## EXERCISE INSTRUCTIONS
Each entry below is to be returned exactly, with any pictures left out.

━━━ DATA FOR PROCESSING

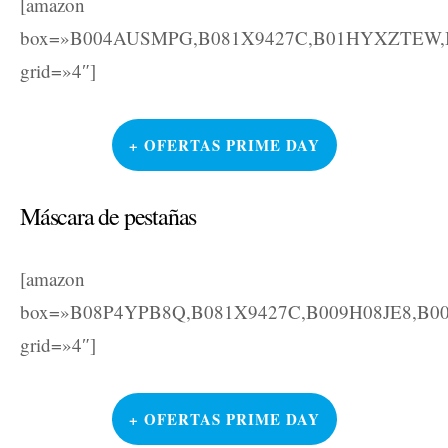
[amazon
box=»B004AUSMPG,B081X9427C,B01HYXZTEW,
grid=»4″]
+ OFERTAS PRIME DAY
Máscara de pestañas
[amazon
box=»B08P4YPB8Q,B081X9427C,B009H08JE8,B
grid=»4″]
+ OFERTAS PRIME DAY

━━━━━━

## RESPONSE AREA
[amazon
box=»B004AUSMPG,B081X9427C,B01HYXZTEW,
grid=»4″]
+ OFERTAS PRIME DAY
Máscara de pestañas
[amazon
box=»B08P4YPB8Q,B081X9427C,B009H08JE8,B
grid=»4″]
+ OFERTAS PRIME DAY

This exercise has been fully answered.